#### How to complete this task
Your response should contain every line from the data below that holds the string "Server".

#### Material to process
++++

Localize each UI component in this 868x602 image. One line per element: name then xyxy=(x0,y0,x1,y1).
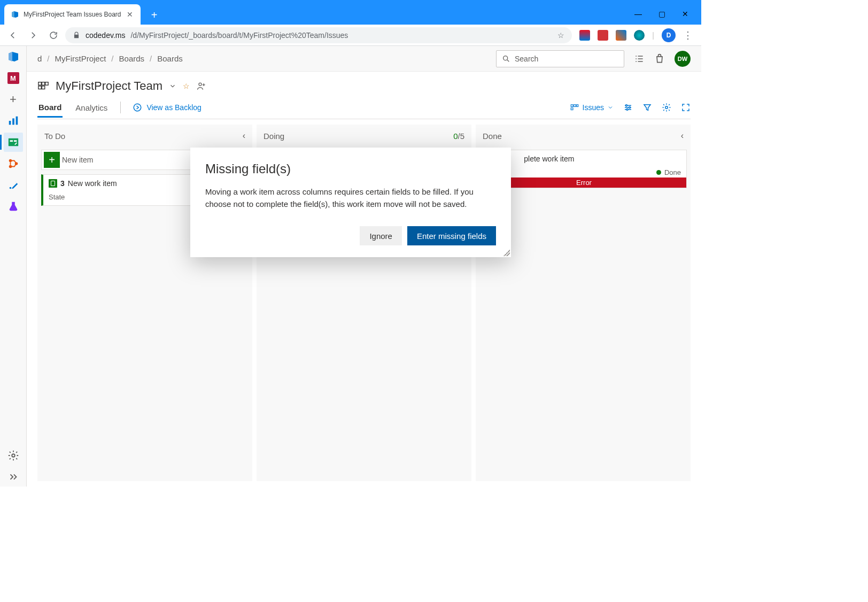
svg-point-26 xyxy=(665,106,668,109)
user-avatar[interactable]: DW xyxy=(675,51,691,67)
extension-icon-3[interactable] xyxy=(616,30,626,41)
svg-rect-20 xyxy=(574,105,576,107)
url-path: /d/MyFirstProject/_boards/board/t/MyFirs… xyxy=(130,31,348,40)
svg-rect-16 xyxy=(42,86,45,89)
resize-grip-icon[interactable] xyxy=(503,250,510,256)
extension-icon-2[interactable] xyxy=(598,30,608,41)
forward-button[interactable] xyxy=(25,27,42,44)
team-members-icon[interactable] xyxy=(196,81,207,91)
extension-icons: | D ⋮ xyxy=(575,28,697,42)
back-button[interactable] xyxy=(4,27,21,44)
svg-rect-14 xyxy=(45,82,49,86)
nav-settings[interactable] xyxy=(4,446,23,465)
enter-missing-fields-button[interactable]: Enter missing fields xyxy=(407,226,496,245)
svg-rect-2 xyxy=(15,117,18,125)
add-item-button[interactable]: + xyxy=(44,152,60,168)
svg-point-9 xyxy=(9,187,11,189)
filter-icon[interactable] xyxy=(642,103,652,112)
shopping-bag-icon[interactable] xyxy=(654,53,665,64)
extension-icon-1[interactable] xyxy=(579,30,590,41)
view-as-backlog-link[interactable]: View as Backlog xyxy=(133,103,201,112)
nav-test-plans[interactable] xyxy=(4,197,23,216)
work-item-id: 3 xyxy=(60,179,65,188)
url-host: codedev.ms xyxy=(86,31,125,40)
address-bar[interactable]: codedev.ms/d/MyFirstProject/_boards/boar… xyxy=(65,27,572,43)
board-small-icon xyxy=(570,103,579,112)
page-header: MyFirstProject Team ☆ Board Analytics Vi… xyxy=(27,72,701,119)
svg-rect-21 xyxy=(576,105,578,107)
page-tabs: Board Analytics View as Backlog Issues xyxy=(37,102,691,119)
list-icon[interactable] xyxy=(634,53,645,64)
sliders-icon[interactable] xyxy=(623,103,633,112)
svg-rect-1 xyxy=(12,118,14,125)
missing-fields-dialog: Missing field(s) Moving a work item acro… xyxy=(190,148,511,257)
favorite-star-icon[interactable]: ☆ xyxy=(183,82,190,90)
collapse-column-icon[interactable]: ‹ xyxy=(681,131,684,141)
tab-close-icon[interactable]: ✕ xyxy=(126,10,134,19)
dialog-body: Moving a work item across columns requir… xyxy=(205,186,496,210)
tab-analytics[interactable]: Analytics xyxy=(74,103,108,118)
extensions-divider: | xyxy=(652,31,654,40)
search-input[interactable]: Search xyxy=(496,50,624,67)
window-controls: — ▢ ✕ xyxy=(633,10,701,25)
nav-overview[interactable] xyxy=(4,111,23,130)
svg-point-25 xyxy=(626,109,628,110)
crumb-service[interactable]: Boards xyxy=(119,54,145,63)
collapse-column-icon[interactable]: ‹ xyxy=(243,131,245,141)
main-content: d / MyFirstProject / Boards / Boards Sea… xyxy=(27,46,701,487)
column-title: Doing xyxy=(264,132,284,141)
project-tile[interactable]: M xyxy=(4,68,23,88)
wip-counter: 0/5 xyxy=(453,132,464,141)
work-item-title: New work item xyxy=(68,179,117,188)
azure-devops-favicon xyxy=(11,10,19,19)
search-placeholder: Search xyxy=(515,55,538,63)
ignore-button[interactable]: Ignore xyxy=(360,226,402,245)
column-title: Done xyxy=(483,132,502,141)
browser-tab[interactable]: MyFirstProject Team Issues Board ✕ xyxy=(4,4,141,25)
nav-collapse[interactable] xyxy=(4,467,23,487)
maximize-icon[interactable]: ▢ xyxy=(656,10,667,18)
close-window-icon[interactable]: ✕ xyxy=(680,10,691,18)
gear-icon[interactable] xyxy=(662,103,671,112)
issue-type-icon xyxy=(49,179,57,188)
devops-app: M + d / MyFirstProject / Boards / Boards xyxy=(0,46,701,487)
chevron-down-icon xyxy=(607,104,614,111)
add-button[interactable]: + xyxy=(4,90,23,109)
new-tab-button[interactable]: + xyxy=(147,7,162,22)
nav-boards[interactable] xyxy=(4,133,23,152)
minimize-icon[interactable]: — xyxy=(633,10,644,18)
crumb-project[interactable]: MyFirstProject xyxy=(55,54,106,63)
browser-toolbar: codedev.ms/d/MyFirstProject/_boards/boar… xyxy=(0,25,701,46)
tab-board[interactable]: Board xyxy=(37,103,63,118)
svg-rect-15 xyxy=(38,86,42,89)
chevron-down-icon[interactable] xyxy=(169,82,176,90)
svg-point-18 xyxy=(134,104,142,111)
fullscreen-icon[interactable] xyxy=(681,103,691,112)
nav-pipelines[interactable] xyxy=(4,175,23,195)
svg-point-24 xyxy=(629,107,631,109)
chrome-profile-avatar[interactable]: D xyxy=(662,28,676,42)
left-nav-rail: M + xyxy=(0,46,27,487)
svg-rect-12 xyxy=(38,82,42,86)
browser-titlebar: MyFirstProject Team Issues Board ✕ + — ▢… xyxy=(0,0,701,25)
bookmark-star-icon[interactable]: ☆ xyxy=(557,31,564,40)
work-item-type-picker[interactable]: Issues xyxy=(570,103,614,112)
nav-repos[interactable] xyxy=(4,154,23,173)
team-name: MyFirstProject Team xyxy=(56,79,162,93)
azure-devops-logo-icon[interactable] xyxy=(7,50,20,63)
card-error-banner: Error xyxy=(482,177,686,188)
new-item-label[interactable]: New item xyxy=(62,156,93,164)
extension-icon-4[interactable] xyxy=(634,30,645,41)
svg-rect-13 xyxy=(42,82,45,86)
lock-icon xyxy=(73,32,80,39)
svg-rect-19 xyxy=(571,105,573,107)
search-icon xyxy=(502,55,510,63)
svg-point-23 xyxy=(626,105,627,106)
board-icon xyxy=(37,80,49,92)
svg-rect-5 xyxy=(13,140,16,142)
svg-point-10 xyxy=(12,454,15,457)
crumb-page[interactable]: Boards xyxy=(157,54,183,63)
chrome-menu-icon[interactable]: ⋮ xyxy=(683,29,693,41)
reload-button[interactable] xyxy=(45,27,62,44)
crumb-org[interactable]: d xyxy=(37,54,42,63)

++++

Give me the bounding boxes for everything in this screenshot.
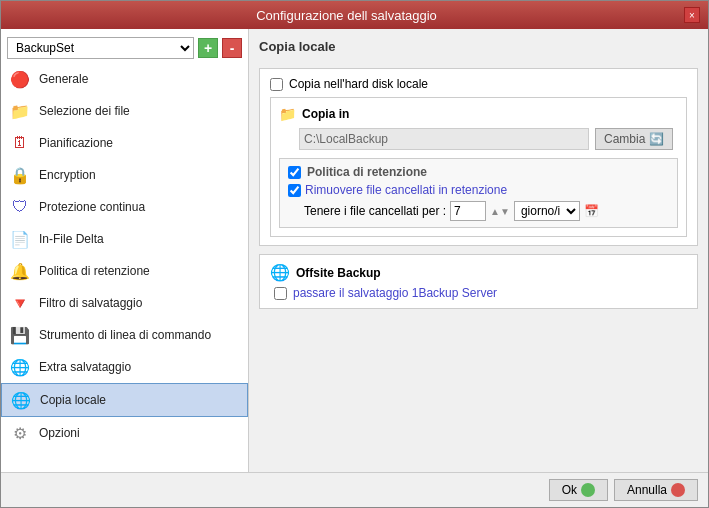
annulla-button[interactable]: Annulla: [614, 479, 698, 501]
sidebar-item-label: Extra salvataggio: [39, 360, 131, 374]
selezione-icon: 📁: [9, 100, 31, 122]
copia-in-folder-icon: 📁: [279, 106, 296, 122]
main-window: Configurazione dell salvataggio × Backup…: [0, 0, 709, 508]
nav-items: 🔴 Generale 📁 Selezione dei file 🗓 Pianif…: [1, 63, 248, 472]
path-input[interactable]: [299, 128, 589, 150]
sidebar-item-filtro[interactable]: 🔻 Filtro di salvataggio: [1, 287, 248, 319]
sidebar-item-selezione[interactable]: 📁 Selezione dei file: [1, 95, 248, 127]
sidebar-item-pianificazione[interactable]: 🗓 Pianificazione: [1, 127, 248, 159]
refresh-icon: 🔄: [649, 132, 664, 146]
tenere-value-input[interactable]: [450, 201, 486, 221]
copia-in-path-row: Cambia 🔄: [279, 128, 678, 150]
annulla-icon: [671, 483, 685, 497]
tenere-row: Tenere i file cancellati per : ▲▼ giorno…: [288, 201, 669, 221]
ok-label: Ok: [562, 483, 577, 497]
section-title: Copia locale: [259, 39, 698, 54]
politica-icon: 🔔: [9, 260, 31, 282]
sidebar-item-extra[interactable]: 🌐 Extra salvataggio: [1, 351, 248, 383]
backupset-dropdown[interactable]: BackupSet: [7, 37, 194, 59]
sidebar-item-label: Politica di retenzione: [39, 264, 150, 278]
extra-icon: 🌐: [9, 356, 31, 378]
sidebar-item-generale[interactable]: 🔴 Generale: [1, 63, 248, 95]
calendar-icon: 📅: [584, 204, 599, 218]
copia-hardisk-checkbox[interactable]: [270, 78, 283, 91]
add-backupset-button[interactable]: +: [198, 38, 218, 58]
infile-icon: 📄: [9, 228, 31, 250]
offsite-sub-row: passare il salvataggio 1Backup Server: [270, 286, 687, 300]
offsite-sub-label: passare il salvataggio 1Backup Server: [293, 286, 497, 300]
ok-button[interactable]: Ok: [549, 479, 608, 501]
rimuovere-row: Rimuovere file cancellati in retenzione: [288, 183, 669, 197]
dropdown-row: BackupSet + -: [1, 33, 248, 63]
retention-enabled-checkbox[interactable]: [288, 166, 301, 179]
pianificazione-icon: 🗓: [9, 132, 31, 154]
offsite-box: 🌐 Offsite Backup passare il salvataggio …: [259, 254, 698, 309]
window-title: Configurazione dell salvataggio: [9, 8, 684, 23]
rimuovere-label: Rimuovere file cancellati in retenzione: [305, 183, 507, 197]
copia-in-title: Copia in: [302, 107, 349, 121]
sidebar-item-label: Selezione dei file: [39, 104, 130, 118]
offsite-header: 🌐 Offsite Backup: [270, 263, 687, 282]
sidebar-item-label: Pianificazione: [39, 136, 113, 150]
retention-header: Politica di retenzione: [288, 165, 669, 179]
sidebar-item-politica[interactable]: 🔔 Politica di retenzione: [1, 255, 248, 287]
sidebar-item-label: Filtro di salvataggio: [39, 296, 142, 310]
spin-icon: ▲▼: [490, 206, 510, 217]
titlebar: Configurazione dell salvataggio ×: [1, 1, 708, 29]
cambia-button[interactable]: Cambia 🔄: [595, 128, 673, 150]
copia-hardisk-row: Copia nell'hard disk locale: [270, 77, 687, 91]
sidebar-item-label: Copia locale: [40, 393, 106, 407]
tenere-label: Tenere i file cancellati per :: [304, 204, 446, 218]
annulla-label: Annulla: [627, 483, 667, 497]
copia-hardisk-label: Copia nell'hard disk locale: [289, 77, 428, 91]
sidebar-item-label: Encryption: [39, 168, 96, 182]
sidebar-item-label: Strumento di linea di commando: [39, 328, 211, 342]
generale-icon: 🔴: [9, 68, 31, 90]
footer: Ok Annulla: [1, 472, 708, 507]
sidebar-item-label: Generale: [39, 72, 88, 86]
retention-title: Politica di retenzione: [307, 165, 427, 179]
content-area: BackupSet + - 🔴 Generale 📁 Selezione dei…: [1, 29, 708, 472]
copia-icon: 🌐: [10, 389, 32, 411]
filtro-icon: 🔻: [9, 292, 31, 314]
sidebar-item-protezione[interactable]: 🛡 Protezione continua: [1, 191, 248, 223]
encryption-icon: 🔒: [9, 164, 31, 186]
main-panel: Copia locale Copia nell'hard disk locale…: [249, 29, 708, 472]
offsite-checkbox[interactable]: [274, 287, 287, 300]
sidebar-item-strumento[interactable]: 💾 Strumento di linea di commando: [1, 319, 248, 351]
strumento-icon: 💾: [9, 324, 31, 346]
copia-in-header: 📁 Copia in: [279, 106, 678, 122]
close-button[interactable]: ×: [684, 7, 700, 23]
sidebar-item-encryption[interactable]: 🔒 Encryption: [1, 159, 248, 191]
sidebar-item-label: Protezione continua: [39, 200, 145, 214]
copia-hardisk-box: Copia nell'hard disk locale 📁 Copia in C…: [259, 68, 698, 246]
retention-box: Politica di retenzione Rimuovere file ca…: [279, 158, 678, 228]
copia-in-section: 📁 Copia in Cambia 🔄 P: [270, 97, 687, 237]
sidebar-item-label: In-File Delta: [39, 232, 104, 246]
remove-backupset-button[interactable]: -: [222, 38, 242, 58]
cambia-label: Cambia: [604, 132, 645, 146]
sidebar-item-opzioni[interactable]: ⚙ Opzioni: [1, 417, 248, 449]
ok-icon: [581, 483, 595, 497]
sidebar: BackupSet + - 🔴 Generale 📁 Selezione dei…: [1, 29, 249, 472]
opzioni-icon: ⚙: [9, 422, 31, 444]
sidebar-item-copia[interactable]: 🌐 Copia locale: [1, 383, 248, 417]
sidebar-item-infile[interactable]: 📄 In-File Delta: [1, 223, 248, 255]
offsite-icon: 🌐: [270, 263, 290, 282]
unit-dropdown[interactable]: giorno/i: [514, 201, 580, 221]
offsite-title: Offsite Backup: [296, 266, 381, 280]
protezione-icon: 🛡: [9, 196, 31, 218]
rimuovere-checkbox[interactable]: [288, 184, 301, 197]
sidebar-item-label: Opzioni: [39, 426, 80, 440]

++++

#### Exercise answer
offsite-sub-row: passare il salvataggio 1Backup Server: [270, 286, 687, 300]
offsite-sub-label: passare il salvataggio 1Backup Server: [293, 286, 497, 300]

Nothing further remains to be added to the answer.